What is needed:
Which of the lines below hold the word "ancient"? Pull each of them out.

Given records:
§ §
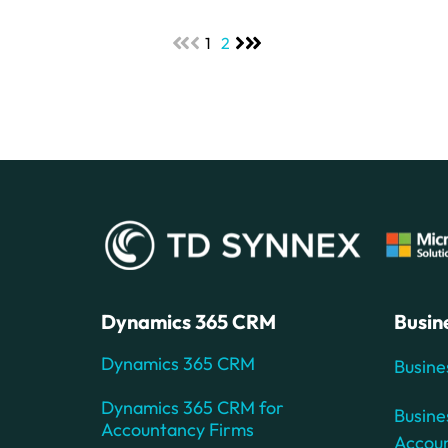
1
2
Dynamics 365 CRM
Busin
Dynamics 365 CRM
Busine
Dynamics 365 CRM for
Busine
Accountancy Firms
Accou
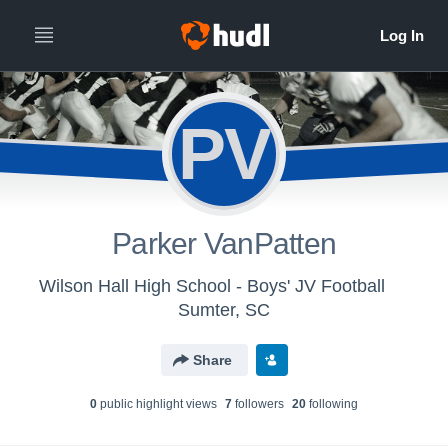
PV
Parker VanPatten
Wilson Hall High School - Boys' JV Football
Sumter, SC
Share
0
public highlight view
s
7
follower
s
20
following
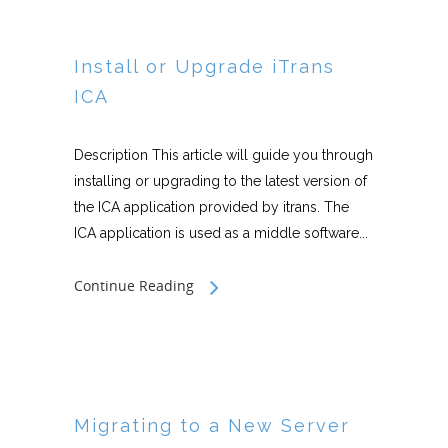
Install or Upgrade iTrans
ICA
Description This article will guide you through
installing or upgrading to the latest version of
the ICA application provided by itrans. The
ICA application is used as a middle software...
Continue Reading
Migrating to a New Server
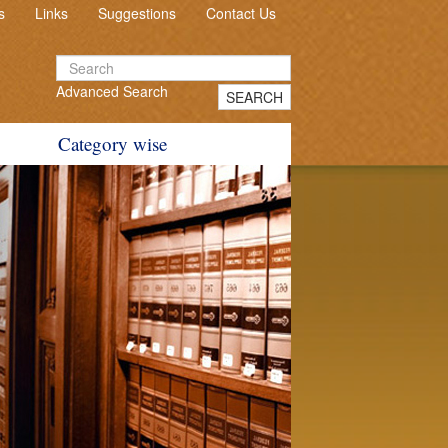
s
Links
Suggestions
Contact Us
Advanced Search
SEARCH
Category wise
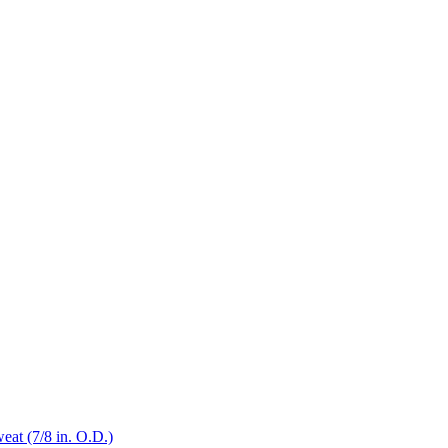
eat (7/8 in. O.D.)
§ §
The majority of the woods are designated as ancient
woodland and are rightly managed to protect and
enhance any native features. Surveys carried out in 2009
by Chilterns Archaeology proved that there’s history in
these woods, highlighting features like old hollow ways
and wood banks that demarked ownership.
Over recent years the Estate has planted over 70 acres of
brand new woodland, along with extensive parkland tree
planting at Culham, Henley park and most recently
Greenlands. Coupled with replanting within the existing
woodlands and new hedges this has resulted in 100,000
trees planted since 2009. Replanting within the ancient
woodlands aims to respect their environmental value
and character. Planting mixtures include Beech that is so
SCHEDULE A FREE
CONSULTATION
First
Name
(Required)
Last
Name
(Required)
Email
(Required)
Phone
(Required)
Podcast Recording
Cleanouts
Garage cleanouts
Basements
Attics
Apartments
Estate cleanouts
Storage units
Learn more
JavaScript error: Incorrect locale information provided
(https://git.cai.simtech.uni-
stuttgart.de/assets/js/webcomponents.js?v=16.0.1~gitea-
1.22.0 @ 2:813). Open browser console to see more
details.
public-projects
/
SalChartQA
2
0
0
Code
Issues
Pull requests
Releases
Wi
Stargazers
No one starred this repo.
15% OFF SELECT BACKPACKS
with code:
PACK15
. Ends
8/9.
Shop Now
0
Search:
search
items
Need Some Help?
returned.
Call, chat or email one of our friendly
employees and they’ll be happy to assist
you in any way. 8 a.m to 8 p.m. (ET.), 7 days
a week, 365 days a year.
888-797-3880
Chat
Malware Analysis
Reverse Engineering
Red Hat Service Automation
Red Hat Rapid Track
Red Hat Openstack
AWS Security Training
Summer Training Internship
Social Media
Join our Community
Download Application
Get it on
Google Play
§ §
Exercise result:
The majority of the woods are designated as ancient
trees planted since 2009. Replanting within the ancient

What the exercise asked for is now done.